By: Kirk Penton, Winnipeg Sun
December 13, 2009
If it's Saturday in December, it must be ringette.
That's basically how Carrie Nash lives her life these days. The 20-year-old University of Manitoba student plays not only three sports, but she plays them all at a top level.
She is the top offensive threat for the Manitoba Jets of the National Ringette League, on scholarship to play soccer for the Bisons, and a member of Canada's Winnipeg-based women's bandy team.
In other words, her day planner is fatter than Tiger Woods' little black book.
"I like to stay busy. It keeps the schedule packed up," Nash said, finding time to squeeze in an interview between a pair of NRL games yesterday. "There's never a down moment."
Nash was held off the score sheet yesterday in her first of two ringette contests, a 5-2 loss to the Western Conference-leading Edmonton WAM! at River East Arena. She did, however, show off her impressive skills that she began honing at the tender age of four.
In the second half she took control of the ring in the corner of the Edmonton zone, dipsy-doodled her way into the slot and rifled a shot that just missed the top corner.
Nash had played in only seven games prior to yesterday's action, yet she was fourth in Jets scoring with five goals and four assists. That gave her a team-high mark of 1.29 points per game.
Nash was one of only four players to start all 14 games for the Bison soccer team this fall, and she registered one assist while playing a team-high 1,079 minutes in her defensive role.
Nash also travelled to Minnesota last month with the Canadian women's bandy team for a pair of exhibition matches. She will compete with the squad at the women's world championship in Norway this February.
It's exhausting just writing about Nash, who, according to someone very close to her, has all the tools necessary to play three sports and play them well.
"She's a very intense player," said Nash's mom Rowena, who coaches her daughter as the Jets' bench boss. "She takes every sport seriously and wants to give 100% and gets angry when teammates aren't equal to that expectation, especially at this level.
"She expects that everyone's going to put out on the ice what she's putting out on the ice or on the field. She sets a high standard by herself, which is good.
"I don't have to push her, I don't have to drag her, I don't have to make her do anything she has to do."
Nash is also dedicated to her studies, and she finds time to work for the North Winnipeg Ringette Association to earn a little cash.
Not that she has a lot of spare time in which to spend it.
"Not really during school time," she said. "I try and take all my spare time for studying, to keep up with the marks. Otherwise it's just practices and everything else."
Her current schedule makes it appear that she has plenty of free time in the spring and summer, but that's not the case.
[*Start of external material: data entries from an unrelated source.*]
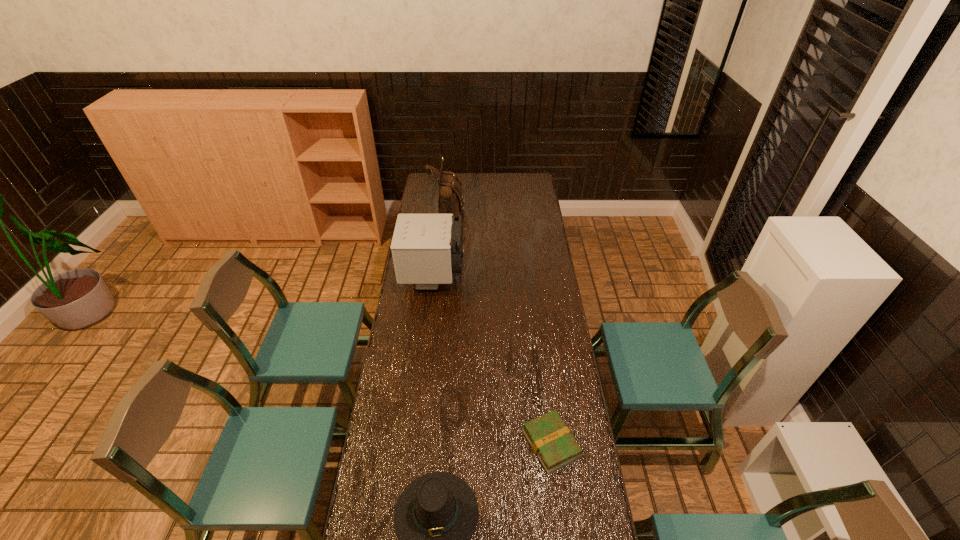 This screenshot has height=540, width=960. Identify the location of free space that satisfies the following two spatial constraints: 1. on the front-facing side of the farthest object; 2. on the left side of the rightmost object. click(427, 443).

This screenshot has height=540, width=960. In order to click on vacant space that satisfies the following two spatial constraints: 1. on the front-facing side of the shortest object; 2. on the right side of the shoulder bag in this screenshot , I will do `click(427, 443)`.

At what (x,y) coordinates should I click in order to perform the action: click on vacant area in the image that satisfies the following two spatial constraints: 1. on the front-facing side of the shoulder bag; 2. on the front side of the third nearest object. Please return your answer as a coordinate pair (x, y). Image resolution: width=960 pixels, height=540 pixels. Looking at the image, I should click on (442, 280). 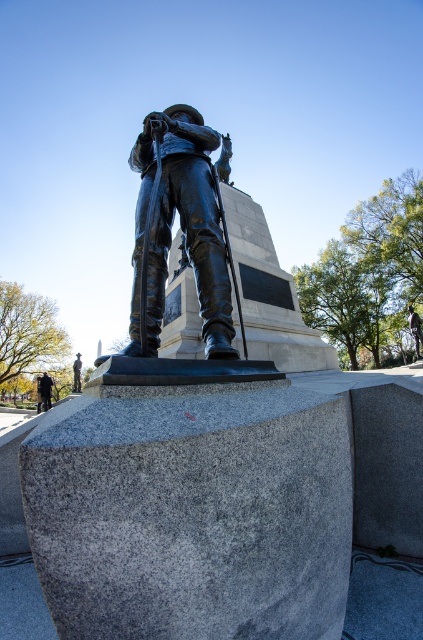 Can you confirm if bronze statue at center is thinner than dark brown leather jacket at lower left?

Indeed, bronze statue at center has a lesser width compared to dark brown leather jacket at lower left.

Between point (208, 321) and point (49, 397), which one is positioned in front?

Point (208, 321) is in front.

At what (x,y) coordinates should I click in order to perform the action: click on bronze statue at center. Please return your answer as a coordinate pair (x, y). The width and height of the screenshot is (423, 640). Looking at the image, I should click on (181, 227). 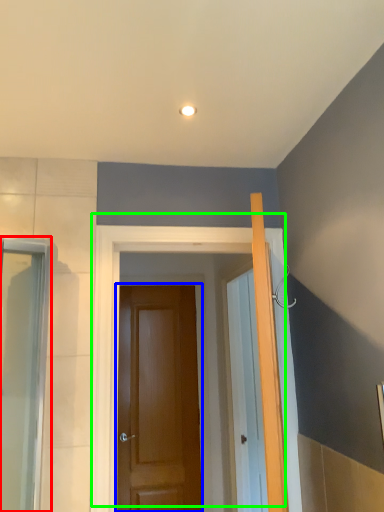 Question: Estimate the real-world distances between objects in this image. Which object is closer to screen door (highlighted by a red box), door (highlighted by a blue box) or door (highlighted by a green box)?

Choices:
 (A) door
 (B) door

Answer: (B) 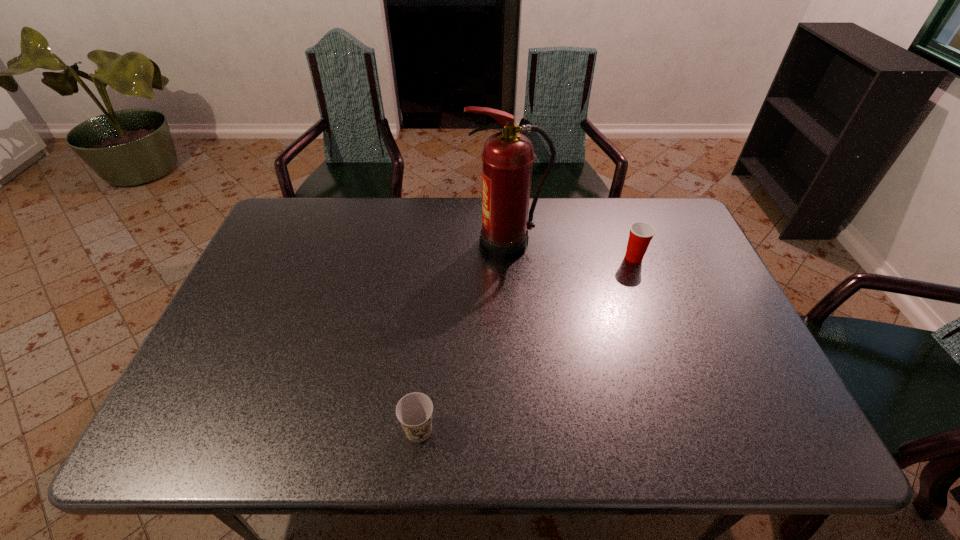 Identify the location of the tallest object. (507, 157).

The height and width of the screenshot is (540, 960). Find the location of `fire extinguisher`. fire extinguisher is located at coordinates (507, 157).

Find the location of a particular element. The width and height of the screenshot is (960, 540). the rightmost object is located at coordinates (641, 233).

You are a GUI agent. You are given a task and a screenshot of the screen. Output one action in this format:
    pyautogui.click(x=<x>, y=<y>)
    Task: Click on the farther Dixie cup
    
    Given the screenshot: What is the action you would take?
    (x=641, y=233)

I want to click on the shortest object, so click(x=414, y=411).

Locate an element on the screen. This screenshot has height=540, width=960. the nearer Dixie cup is located at coordinates (414, 411).

At what (x,y) coordinates should I click in order to perform the action: click on vacant space located on the front-facing side of the tallest object. Please return your answer as a coordinate pair (x, y). Looking at the image, I should click on (403, 244).

Find the location of a particular element. free space located 0.140m on the front-facing side of the tallest object is located at coordinates (422, 244).

Identify the location of vacant space located 0.060m on the front-facing side of the tallest object. The height and width of the screenshot is (540, 960). (448, 244).

Where is `free spot located on the front of the second shortest object`? The height and width of the screenshot is (540, 960). free spot located on the front of the second shortest object is located at coordinates (680, 383). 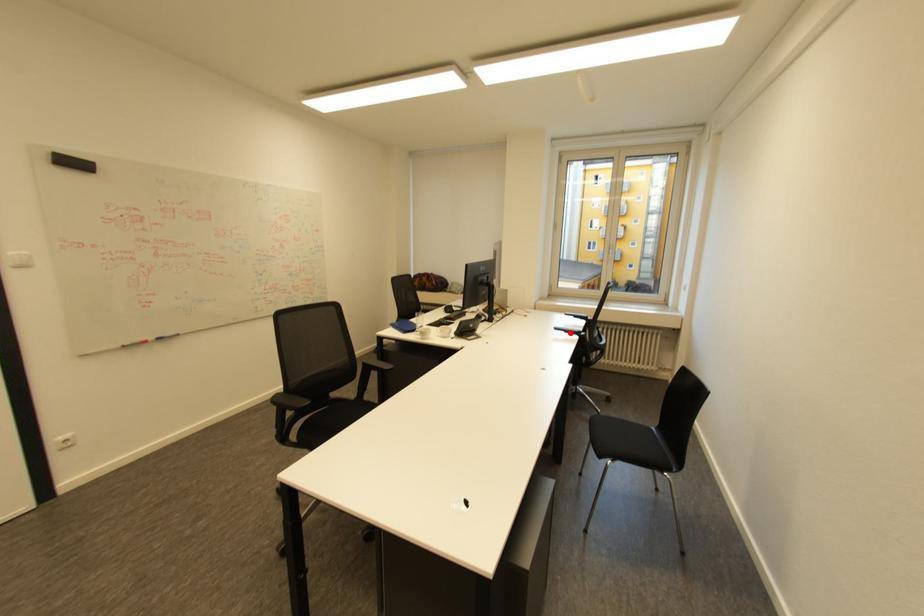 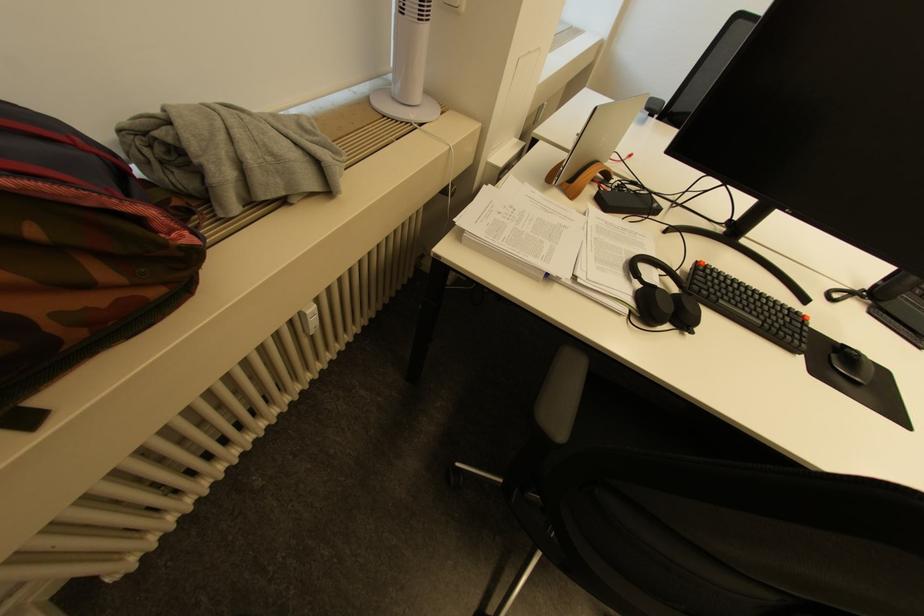 Question: I am providing you with two images of the same scene from different viewpoints. A red point is marked on the first image. Can you still see the location of the red point in image 2?

Choices:
 (A) Yes
 (B) No

Answer: (B) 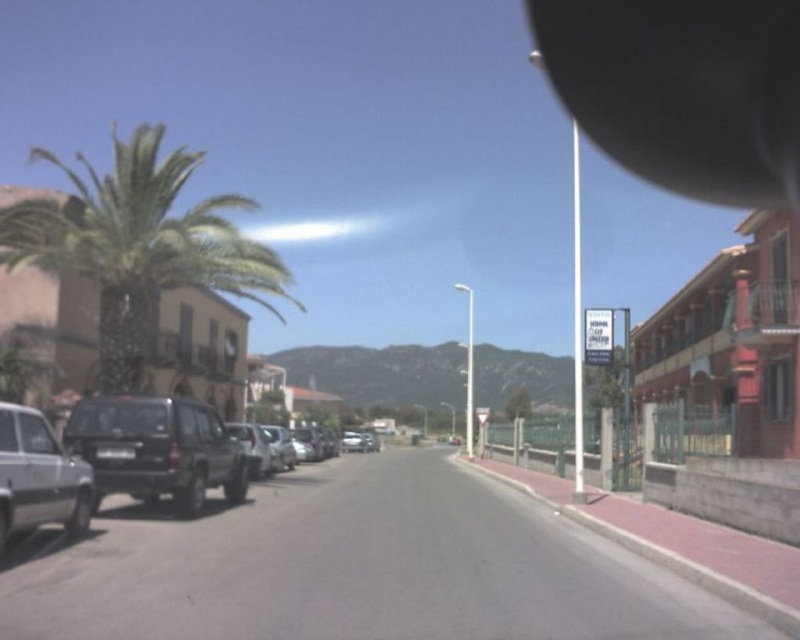 Does green leafy palm tree at left have a greater width compared to silver metallic suv at left?

Correct, the width of green leafy palm tree at left exceeds that of silver metallic suv at left.

Between green leafy palm tree at left and silver metallic suv at left, which one appears on the left side from the viewer's perspective?

green leafy palm tree at left

Who is more distant from viewer, (216, 257) or (193, 440)?

The point (216, 257) is behind.

Locate an element on the screen. Image resolution: width=800 pixels, height=640 pixels. green leafy palm tree at left is located at coordinates (138, 243).

Based on the photo, who is shorter, silver metallic car at left or black plastic license plate at center?

Standing shorter between the two is black plastic license plate at center.

Which is behind, point (18, 518) or point (113, 451)?

The point (113, 451) is behind.

This screenshot has height=640, width=800. I want to click on silver metallic car at left, so click(38, 476).

Which is above, dark gray matte suv at center-left or black plastic license plate at center?

Positioned higher is black plastic license plate at center.

Can you confirm if dark gray matte suv at center-left is positioned below black plastic license plate at center?

Yes.

Who is more distant from viewer, (x=218, y=449) or (x=134, y=451)?

Point (x=218, y=449)

The height and width of the screenshot is (640, 800). Find the location of `dark gray matte suv at center-left`. dark gray matte suv at center-left is located at coordinates (158, 449).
She plays spring and summer ringette, and she has been a longtime member of the South End United soccer club.
So it's not surprising to hear that Nash was disappointed when the U of M decreed that its athletes are no longer allowed to play club soccer in the summer.
"Lots of people ask which one is the favourite sport, but it's always good to have a change," Nash said. "I like the soccer during school, because it helps me getting through school. During the Bison season, soccer is number one, because they are paying for school.
"It's a solid two months, so once it's done it's good to change it up and do something different."
She could have added a fourth sport to her daunting schedule, but she had to tell the Bison track team that she just couldn't do it.
"I don't have time for that," she said.
- Sports: ringette, soccer and bandy
- Teams: Manitoba Jets (ringette), University of Manitoba Bisons (soccer), Canadian national team (bandy)
- Positions: centre/forward (ringette); defender (soccer); midfielder/forward (bandy)
- School: University of Manitoba
- Year: third
- Major: science
- Age: 20
- Height: 5-foot-6
- High School: Maples
- Fun Fact: Nash is close friends with another multi-sport athlete in Caley Miskimmin, who plays soccer and runs track for the Bisons, is a member of the national bandy team and dabbles in ringette. "She lives right around the corner. I see her more than I actually see most of my family. We do a lot of carpooling together. We're kind of living the same life."